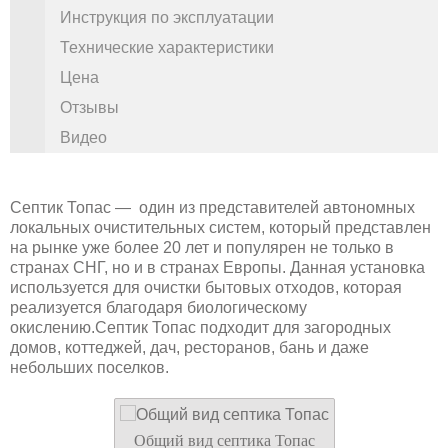
Инструкция по эксплуатации
Технические характеристики
Цена
Отзывы
Видео
Септик Топас — один из представителей автономных
локальных очистительных систем, который представлен
на рынке уже более 20 лет и популярен не только в
странах СНГ, но и в странах Европы. Данная установка
используется для очистки бытовых отходов, которая
реализуется благодаря биологическому
окислению.Септик Топас подходит для загородных
домов, коттеджей, дач, ресторанов, бань и даже
небольших поселков.
Общий вид септика Топас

▸ **TRY IT**
Find "реализуется благодаря биологическому" in the material above; set down exactly the line holding it and every line after it, through the last, and no others.

▸ **SOLUTION TO THIS PROBLEM**
реализуется благодаря биологическому
окислению.Септик Топас подходит для загородных
домов, коттеджей, дач, ресторанов, бань и даже
небольших поселков.
Общий вид септика Топас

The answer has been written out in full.